Die Barken kommen an der Anlegestelle des Tempels von Luxor zum stehen. Die
Priester stimmen ein hymnisches Lied für die Götter an. Darin heißt
es, das Amun nun tun wird, was ihn befriedigt und das ist die heilige Hochzeit
im Opet. Währenddessen dampfen die Tempelküchen von Luxor vom Blut
der geschlachteten Opfertiere und den aus ihnen bereiteten Festspeisen. Unzählige
Weinkrüge (Wein ist in Ägypten häufig von grüner Farbe),
Brot, Obst und Gemüse werden für das Fest bereitgestellt.

Jetzt erscheint vor dem Tempeltor eine Musikkapelle, die einen Trommelwirbel
erklingen lässt. Die Sistren der Priesterinnen rasseln. Zwölf junge
Tänzerinnen führen einen kunstvollen Tanz auf. Ein Hohepriester wird
durch das Nicken der Statue Amuns in sein Amt eingesetzt. Plötzlich aber
herrscht feierliche Ruhe. Auf den Bildern der Zyklen sehen wir auf einem Bild
hunderte von Bediensteten, jubelndes Volk, Tänzer und Akrobaten. Auf der
nächsten Darstellung aber sind sie wie auf einen Schlag einfach verschwunden.
Kein Mensch ist mehr zu sehen.

Nur noch die Götterbarken mit einem Opfertisch
vor ihnen verbleiben in einsamer Monumentalität. Sie werden ins Tempelinnere
getragen und dort vollzieht Amun mit Mut, die in den Inschriften auch Maat-ka-Ra
genannt wird, die Heilige Hochzeit. Der Beiname der Göttin als Maat mag
an die Aufrechterhaltung der kosmischen Ordnung und an die doppelt erfahrene
Zeitauffassung der alten Ägypter erinnern. Die Sonne Amun-Re, der Lauf
der Welt, die zyklisch erfahrene Neheh-Zeit, vereinigt sich mit dem bleibenden
Gesetz, der Struktur der Welt, der als Dauer und Ewigkeit erfahrenen Djet-Zeit.
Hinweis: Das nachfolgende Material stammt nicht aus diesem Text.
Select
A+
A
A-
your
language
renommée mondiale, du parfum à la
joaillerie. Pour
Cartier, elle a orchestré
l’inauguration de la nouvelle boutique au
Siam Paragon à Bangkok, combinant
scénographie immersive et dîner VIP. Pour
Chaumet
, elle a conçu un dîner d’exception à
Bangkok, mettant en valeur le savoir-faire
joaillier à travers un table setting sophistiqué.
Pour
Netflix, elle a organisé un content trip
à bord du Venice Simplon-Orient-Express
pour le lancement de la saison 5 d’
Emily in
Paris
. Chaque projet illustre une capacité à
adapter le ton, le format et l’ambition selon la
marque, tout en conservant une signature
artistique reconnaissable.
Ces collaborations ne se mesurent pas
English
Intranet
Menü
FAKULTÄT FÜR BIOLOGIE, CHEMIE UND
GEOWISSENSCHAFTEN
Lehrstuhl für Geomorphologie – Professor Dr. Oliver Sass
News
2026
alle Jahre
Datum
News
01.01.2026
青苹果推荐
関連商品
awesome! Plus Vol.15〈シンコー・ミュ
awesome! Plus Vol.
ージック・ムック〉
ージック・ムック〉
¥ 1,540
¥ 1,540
Im Tempel von Luxor finden wir östlich des Saktuars einen Raum, der von
der göttlichen Abstammung des Pharaos berichtet. Auf diesen Bildern und
Inschriften beruft Amun eine Götterversammlung ein und erklärt ihr
seine Absicht, mit einer irdischen Königin ein Kind zu zeugen, das der
künftige Thronfolger werden soll. Als der Götterkönig zur Erde
niedersteigt erfüllt sein Gottesduft den ganzen Palast.

Die Königin
erkennt den Gott, als er ihr Gemach in der Gestalt ihres Gatten betritt und
gibt sich ihm freudig hin. Durch die Geburt des aus dieser Vereinigung hervorgegangenen
Kindes geschieht die Menschwerdung des Gottes. Ein neuer Pharao erscheint in
der Welt. Im Opetfest verbindet sich also die göttliche Hochzeit mit der
Hochzeit zwischen einer irdischen Frau und dem Gott Amun, welche die Kontinuität
der göttlichen Herrschaft auf Erden garantiert.
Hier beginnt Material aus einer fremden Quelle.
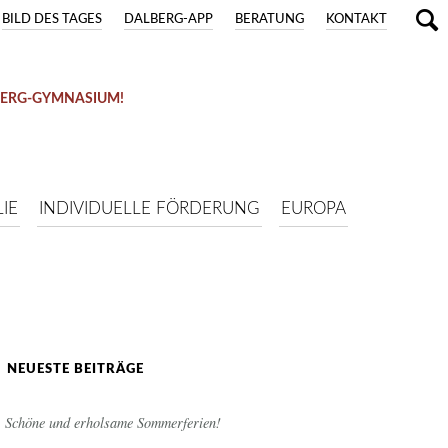
BILD DES TAGES
DALBERG-APP
BERATUNG
KONTAKT
BERG-GYMNASIUM!
IE
INDIVIDUELLE FÖRDERUNG
EUROPA
NEUESTE BEITRÄGE
Schöne und erholsame Sommerferien!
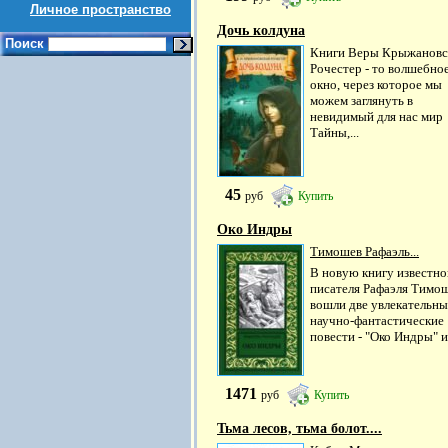
Личное пространство
Дочь колдуна
Поиск
Книги Веры Крыжановс
Рочестер - то волшебно
окно, через которое мы
можем заглянуть в
невидимый для нас мир
Тайны,...
45
руб
Купить
Око Индры
Тимошев Рафаэль...
В новую книгу известно
писателя Рафаэля Тимо
вошли две увлекательны
научно-фантастические
повести - "Око Индры" и.
1471
руб
Купить
Тьма лесов, тьма болот....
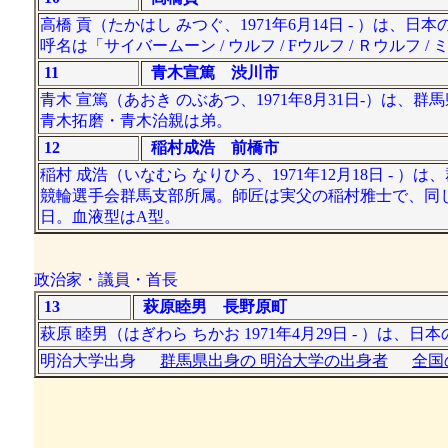
高橋 貢（たかはし みつぐ、1971年6月14日 - ）
呼名は「サイバームーン / ウルフ / Fウルフ / Ｒウルフ /
11
青木宣篤 渋川市
青木 宣篤（あおき のぶあつ、1971年8月31日-）
青木拓磨・青木治親は弟。
12
稲村成浩 前橋市
稲村 成浩（いなむら なりひろ、1971年12月18日 -
競輪選手会群馬支部所属。師匠は実父の稲村雅士で、同じ
日。血液型はA型。
政治家・議員・首長
13
萩原睦男 長野原町
萩原 睦男（はぎわら ちかお 1971年4月29日 - ）は
明治大学出身
群馬県出身の 明治大学の出身者
全国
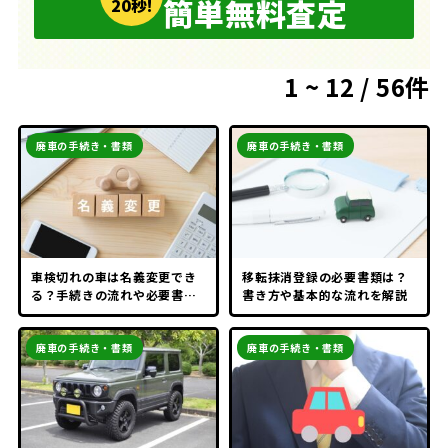
簡単無料査定
20秒!
1 ~ 12 / 56件
廃車の手続き・書類
廃車の手続き・書類
車検切れの車は名義変更でき
移転抹消登録の必要書類は？
る？手続きの流れや必要書類
書き方や基本的な流れを解説
を紹介
廃車の手続き・書類
廃車の手続き・書類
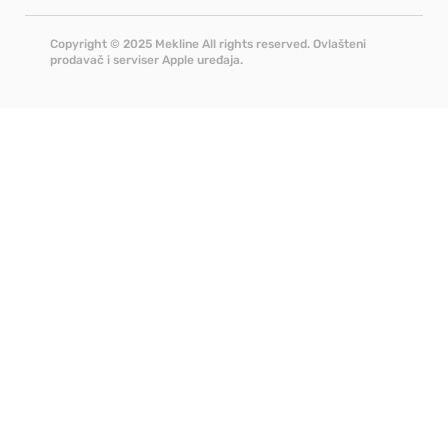
Copyright © 2025 Mekline All rights reserved. Ovlašteni
prodavač i serviser Apple uređaja.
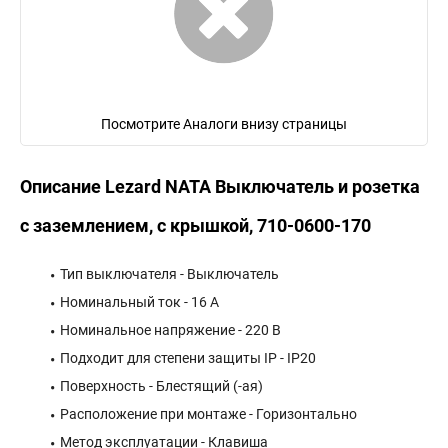
Посмотрите Аналоги внизу страницы
Описание Lezard NATA Выключатель и розетка
с заземлением, с крышкой, 710-0600-170
Тип выключателя - Выключатель
Номинальный ток - 16 А
Номинальное напряжение - 220 В
Подходит для степени защиты IP - IP20
Поверхность - Блестящий (-ая)
Расположение при монтаже - Горизонтально
Метод эксплуатации - Клавиша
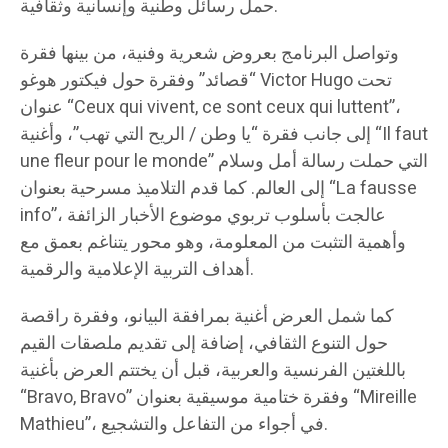
حمل رسائل وطنية وإنسانية وثقافية.
وتواصل البرنامج بعروض شعرية وفنية، من بينها فقرة
“قصائد” وفقرة حول فيكتور هوغو Victor Hugo تحت
عنوان “Ceux qui vivent, ce sont ceux qui luttent”،
إلى جانب فقرة “يا وطن / الريح التي تهب”، وأغنية “Il faut
une fleur pour le monde” التي حملت رسالة أمل وسلام
إلى العالم. كما قدم التلاميذ مسرحية بعنوان “La fausse
info”، عالجت بأسلوب تربوي موضوع الأخبار الزائفة
وأهمية التثبت من المعلومة، وهو محور يتناغم بعمق مع
أهداف التربية الإعلامية والرقمية.
كما شمل العرض أغنية بمرافقة البيانو، وفقرة راقصة
حول التنوع الثقافي، إضافة إلى تقديم ملصقات القيم
باللغتين الفرنسية والعربية، قبل أن يختتم العرض بأغنية
“Bravo, Bravo” وفقرة ختامية موسيقية بعنوان “Mireille
Mathieu”، في أجواء من التفاعل والتشجيع.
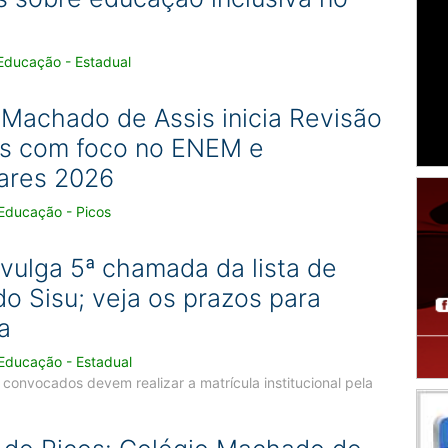
Educação - Estadual
 Machado de Assis inicia Revisão
as com foco no ENEM e
lares 2026
Educação - Picos
vulga 5ª chamada da lista de
o Sisu; veja os prazos para
a
Educação - Estadual
convocados devem realizar a matrícula institucional pela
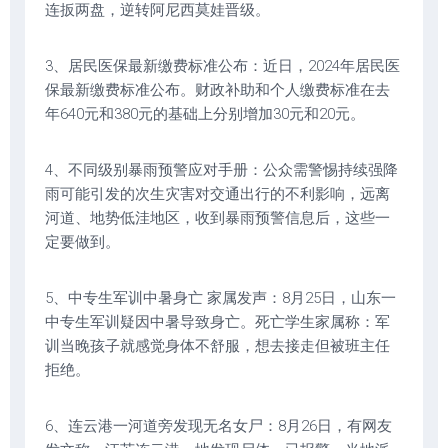
连扳两盘，逆转阿尼西莫娃晋级。
3、居民医保最新缴费标准公布：近日，2024年居民医
保最新缴费标准公布。财政补助和个人缴费标准在去
年640元和380元的基础上分别增加30元和20元。
4、不同级别暴雨预警应对手册：公众需警惕持续强降
雨可能引发的次生灾害对交通出行的不利影响，远离
河道、地势低洼地区，收到暴雨预警信息后，这些一
定要做到。
5、中专生军训中暑身亡 家属发声：8月25日，山东一
中专生军训疑因中暑导致身亡。死亡学生家属称：军
训当晚孩子就感觉身体不舒服，想去接走但被班主任
拒绝。
6、连云港一河道旁发现无名女尸：8月26日，有网友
Die Hieroplypheninschriften schweigen über das Geschehen im Innern des
Tempels von Luxor. Der Aufenthalt Amuns – um zu tun, was ihn befriedigt – dauert
mindestens zehn Tage lang. Während dieser Zeit hält der König
Audienzen ab, um mit den Würdenträgern des Landes diplomatische Gespräche
zu führen, die wichtige politische Entscheidungen betreffen. Die Volksmassen
feiern tagelang vor den Toren des Tempels. Auch im Vergleich zu anderen steinernen
Überlieferungen des alten Ägyptens haben wir für das Opetfest
eine besonders zahlreich und bewegt dargestellte Versammlung des einfachen Volkes
vor uns. Am Ende steht die Rückkehr der Götterbarken nach Karnak,
die nicht weniger komplex erfolgt als die Fahrt der Götter zu ihrem Fest.
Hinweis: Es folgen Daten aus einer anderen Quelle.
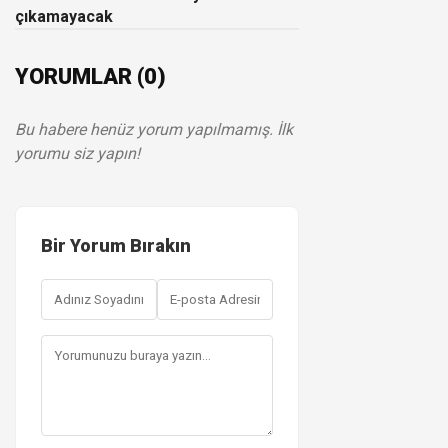
çıkamayacak
YORUMLAR (0)
Bu habere henüz yorum yapılmamış. İlk
yorumu siz yapın!
Bir Yorum Bırakın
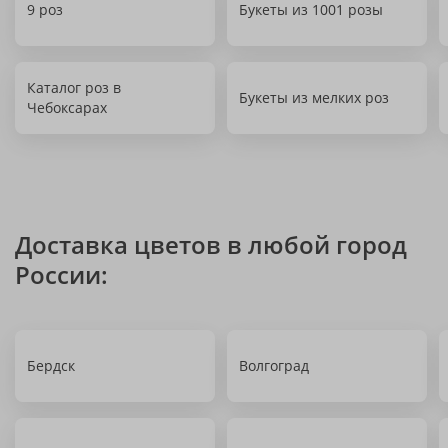
9 роз
Букеты из 1001 розы
Каталог роз в
Букеты из мелких роз
Чебоксарах
Доставка цветов в любой город
России:
Бердск
Волгоград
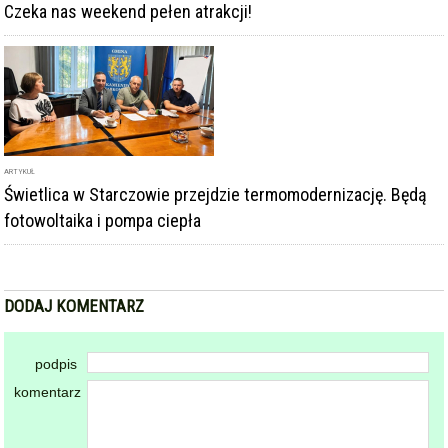
ARTYKUŁ
Świetlica w Starczowie przejdzie termomodernizację. Będą
fotowoltaika i pompa ciepła
DODAJ KOMENTARZ
podpis
komentarz
Dodając komentarz akceptujesz
regulamin forum
DODAJ KOMENTARZ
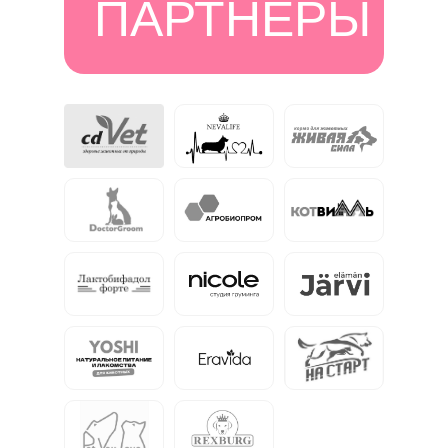
ПАРТНЁРЫ
Санкт-Пете
Муринский п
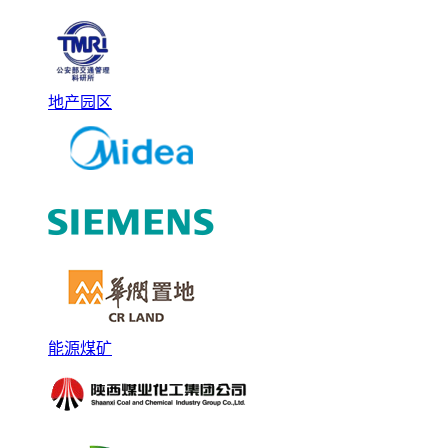
地产园区
能源煤矿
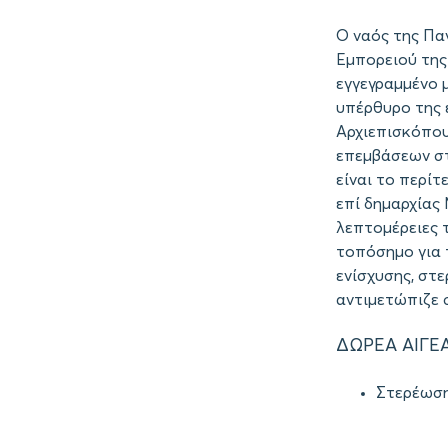
Ο ναός της Πα
Εμπορειού της
εγγεγραμμένο 
υπέρθυρο της ε
Αρχιεπισκόπου
επεμβάσεων στο
είναι το περίτ
επί δημαρχίας
λεπτομέρειες 
τοπόσημο για 
ενίσχυσης, στ
αντιμετώπιζε 
ΔΩΡΕΑ ΑΙΓΕ
Στερέωση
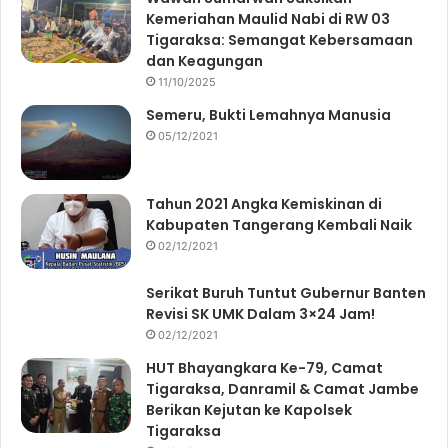
Kemeriahan Maulid Nabi di RW 03
Tigaraksa: Semangat Kebersamaan
dan Keagungan
11/10/2025
Semeru, Bukti Lemahnya Manusia
05/12/2021
Tahun 2021 Angka Kemiskinan di
Kabupaten Tangerang Kembali Naik
02/12/2021
Serikat Buruh Tuntut Gubernur Banten
Revisi SK UMK Dalam 3×24 Jam!
02/12/2021
HUT Bhayangkara Ke-79, Camat
Tigaraksa, Danramil & Camat Jambe
Berikan Kejutan ke Kapolsek
Tigaraksa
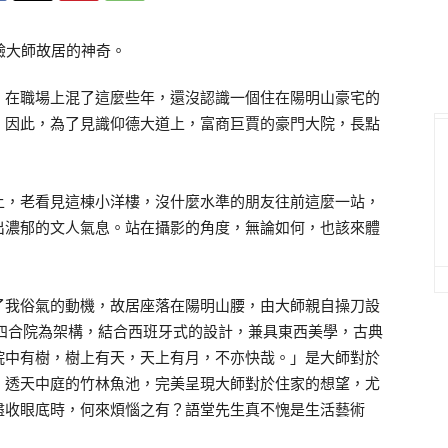
，在職場上混了這麼些年，還沒認識一個住在陽明山豪宅的
，因此，為了見識仰德大道上，富商巨賈的豪門大院，長點
上，老看見這棟小洋樓，沒什麼水準的朋友往前這麼一站，
出濃郁的文人氣息。站在攝影的角度，無論如何，也該來體
了我俗氣的動機，故居座落在陽明山腰，由大師親自操刀設
中國四合院為架構，結合西班牙式的設計，兼具東西美學，古典
院中有樹，樹上有天，天上有月，不亦快哉。」是大師對於
，透天中庭的竹林魚池，完美呈現大師對於住家的想望，尤
盡收眼底時，何來煩惱之有？語堂先生真不愧是生活藝術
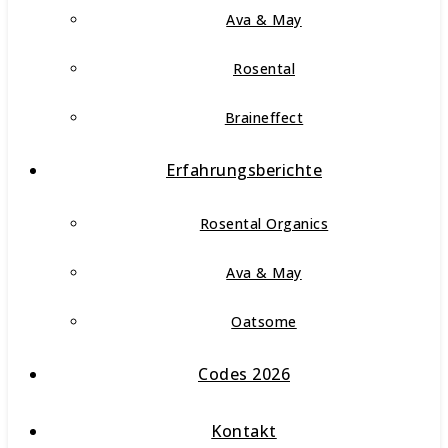
Ava & May
Rosental
Braineffect
Erfahrungsberichte
Rosental Organics
Ava & May
Oatsome
Codes 2026
Kontakt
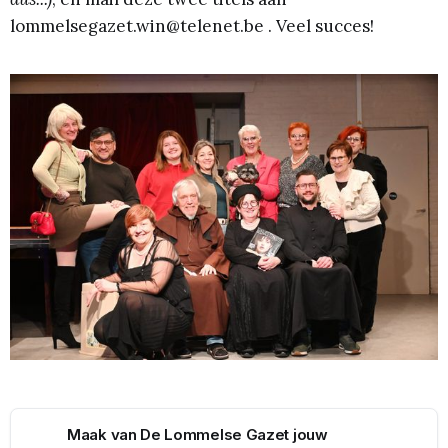
lommelsegazet.win@telenet.be . Veel succes!
Maak van De Lommelse Gazet jouw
Das Wesen des Festes I – Die vielen Gesichter des Festes

Die
Elemente des Festes, wie sie sich im alten Ägypten zeigen, bleiben bestimmend
über Jahrtausende. In den griechischen Festen der Poleis finden wir sie
ebenso wieder wie in den höfischen Festen des Mittelalters oder noch in
der frühen Neuzeit beim Fest im Dresdner Zwinger des sächsischen Königs
August des Starken.

Idee und Wirklichkeit bedingen einander. Betrachte ich das Phänomen des
Festes, wird das was ich wahrnehme, immer schon durch vorausgesetzte Ideen
mitbestimmt sein. Andererseits formt die Betrachtung der Wirklichkeit natürlich
erst die Idee, die ich über das Fest habe. Insofern wird auch jede Betrachtung,
sich dem Phänomen selbst widmen, wie wir es in der Erzählung des Opetfestes
getan haben.

Diese Wirklichkeit jedoch wird sich nicht ohne eine strukturierende
Idee darstellen lassen – schon wie ich die Wirklichkeit erzähle, bleibt
von einer Idee abhängig. Diese Idee, die schon die vorhergehende Darstellung
getragen hatte, lege ich jetzt offen dar. Sie wäre aber auch nicht entstanden
ohne die Wirklichkeit eines Festes, wie wir es zur Zeit der Nilüberschwemmung
im alten Ägypten finden. Kurz gesagt: Wirklichkeit und Idee verursachen
sich gegenseitig. Sie sind nicht kausal verknüpft in die eine oder die
andere Richtung, sondern kreisen sozusagen spielerisch umeinander.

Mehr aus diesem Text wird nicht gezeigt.